This article was archived on 2/17/2018

Tulsa has one of the highest rates of mental illness and suicide in the nation. Despite the enormity of the problem, state funding for public mental health continues to decline, resulting in an under-resourced early intervention and treatment system. Consequently, highly treatable issues spiral into crisis, overwhelming first responders with emergency calls.

Part of Tulsa’s solution is the advancement of a program to continue the Community Response Team (CRT). An integral part of Tulsa’s Community Policing program, CRT is an innovative, first responder collaboration project between the Mental Health Association OK (MHAO), Tulsa Police Department (TPD), Tulsa Fire Department (TFD), Family & Children’s Services’ (F&CS) and Community Outreach Psychiatric Emergency Services (COPES). The Tulsa Area United Way provided $106,011 in special community collaboration funding that allows the CRT respond to calls two days each week.

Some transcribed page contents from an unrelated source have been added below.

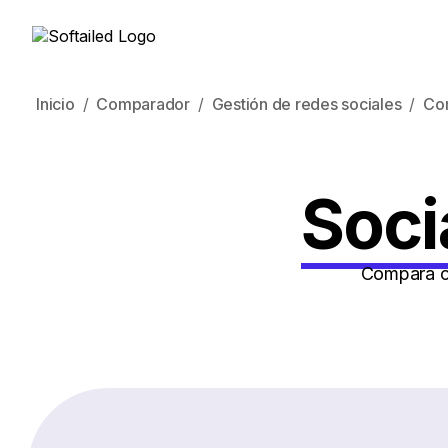
Inicio
Comparador
Gestión de redes sociales
Co
Soci
Compara có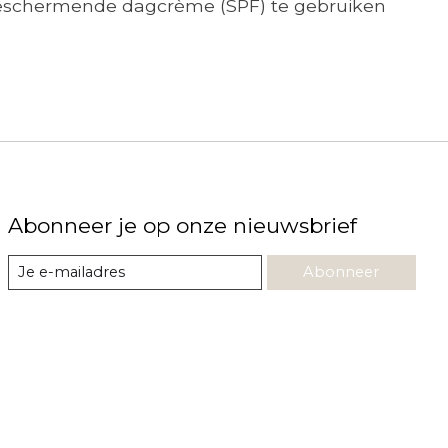
 beschermende dagcrème (SPF) te gebruiken
Abonneer je op onze nieuwsbrief
Abonneer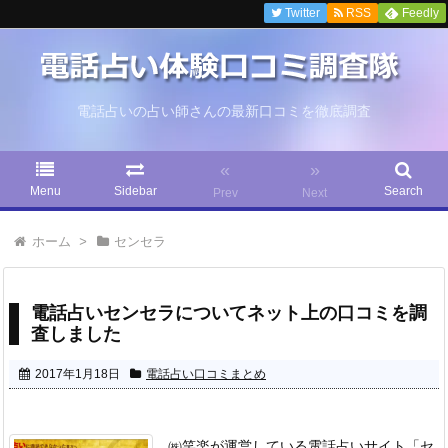
Twitter
RSS
Feedly
電話占いの占い師さんの最新口コミを徹底調査
«
»
Menu
Sidebar
Search
Prev
Next
ホーム
>
センセラ
電話占いセンセラについてネット上の口コミを調
査しました
2017年1月18日
電話占い口コミまとめ
㈱笑楽が運営している電話占いサイト「セ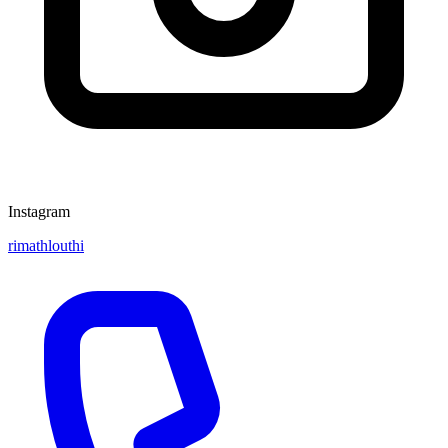
Instagram
rimathlouthi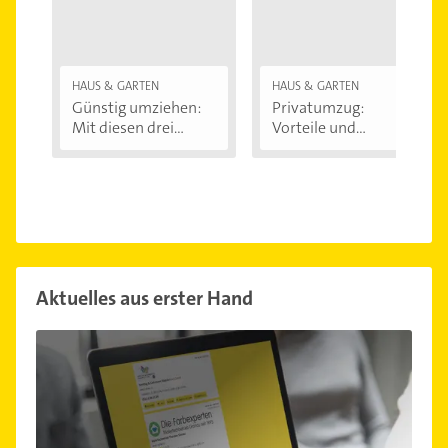
HAUS & GARTEN
HAUS & GARTEN
Günstig umziehen:
Privatumzug:
Mit diesen drei...
Vorteile und
Nachteile
Aktuelles aus erster Hand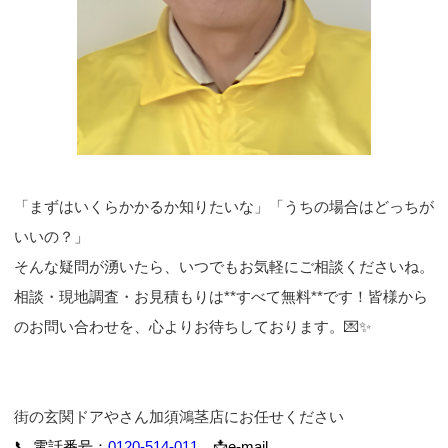
「まずはいくらかかるか知りたいな」「うちの場合はどっちが
いいの？」
そんな疑問が湧いたら、いつでもお気軽にご相談くださいね。
相談・現地調査・お見積もりは**すべて無料**です！皆様から
のお問い合わせを、心よりお待ちしております。💌✨
街の玄関ドアやさん加須鴻茎店にお任せください
📞 電話番号：
0120-514-011
📩e-mail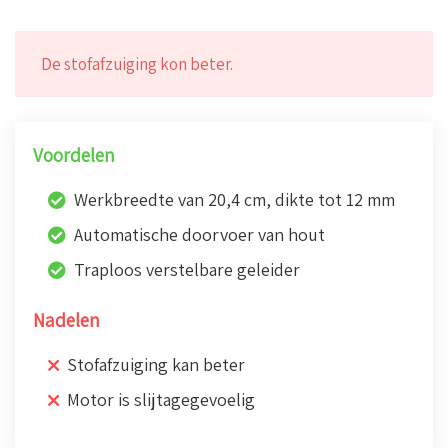
De stofafzuiging kon beter.
Voordelen
Werkbreedte van 20,4 cm, dikte tot 12 mm
Automatische doorvoer van hout
Traploos verstelbare geleider
Nadelen
Stofafzuiging kan beter
Motor is slijtagegevoelig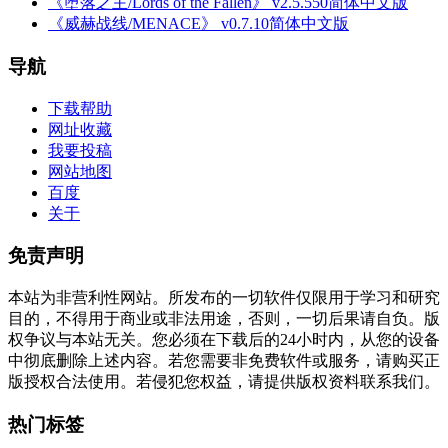
《堕落之主/Lords of the Fallen》 v2.5.550简体中文版
《威赫战线/MENACE》 v0.7.10简体中文版
导航
下载帮助
网址收藏
我要投稿
网站地图
百度
关于
免责声明
本站为非营利性网站。所发布的一切软件仅限用于学习和研究
目的，不得用于商业或非法用途，否则，一切后果请自负。版
权争议与本站无关。您必须在下载后的24小时内，从您的设备
中彻底删除上述内容。若您需要非免费软件或服务，请购买正
版授权合法使用。若侵犯您权益，请提供版权资料联系我们。
热门标签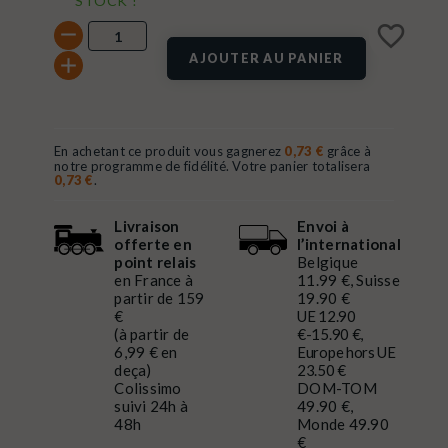
STOCK !
favorite_border
AJOUTER AU PANIER
En achetant ce produit vous gagnerez
0,73 €
grâce à
notre programme de fidélité. Votre panier totalisera
0,73 €
.
Livraison
Envoi à
offerte en
l’international
point relais
Belgique
en France à
11.99 €, Suisse
partir de 159
19.90 €
€
UE 12.90
(à partir de
€-15.90 €,
6,99 € en
Europe hors UE
deça)
23.50 €
Colissimo
DOM-TOM
suivi 24h à
49.90 €,
48h
Monde 49.90
€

Mayor G.T. Bynum said, “Community Response Teams are a great example of our approach to problem solving: breaking down the old parochial silos and bringing together the best experts in our community to address a specific need.  I am thankful for the United Way’s strong support of this innovative program and am eager for us to serve even more Tulsans in need over the year ahead.”

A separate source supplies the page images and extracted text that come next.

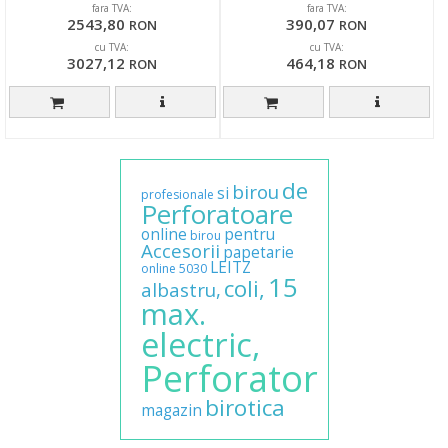
cutie, arginti
fara TVA:
fara TVA:
2543,80
390,07
RON
RON
cu TVA:
cu TVA:
3027,12
464,18
RON
RON
de
birou
si
profesionale
Perforatoare
online
pentru
birou
Accesorii
papetarie
LEITZ
online
5030
15
coli,
albastru,
max.
electric,
Perforator
birotica
magazin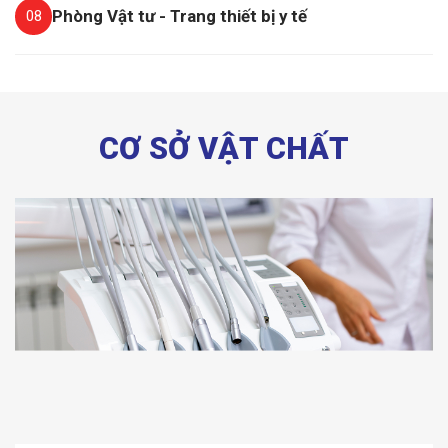
Phòng Vật tư - Trang thiết bị y tế
08
CƠ SỞ VẬT CHẤT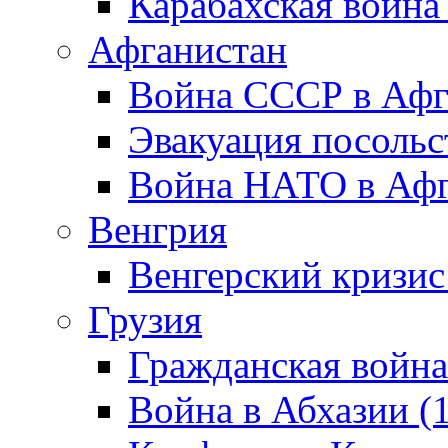
Карабахская война
Афганистан
Война СССР в Афг
Эвакуация посольс
Война НАТО в Афга
Венгрия
Венгерский кризис
Грузия
Гражданская война
Война в Абхазии (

The new CRT model, piloted last August with much success, optimizes time and resources by integrating COPES mental health professionals into a team of traditional first responders ­– TPD officer and TFD paramedic. During the pilot, over 90 of the City’s first responders were released from the scene of mental health-related calls to which the CRT responded, keeping those personnel in service and available to respond to other emergency calls.

The United Way’s community collaborations programs encourage cooperation among partners to meet specific community challenges. Last year, 13,000 9-1-1 calls were mental health crisis calls. These calls place excessive demands on the TPD, diverting officers from other crime-related calls.

Family & Children’s Services CEO Gail Lapidus said, “Collaborating is the bedrock of the CRT model with each member bringing different specializations, training and expertise to the team. When combined, these capabilities bring value-added services to individuals in crisis and to fellow CRT members.”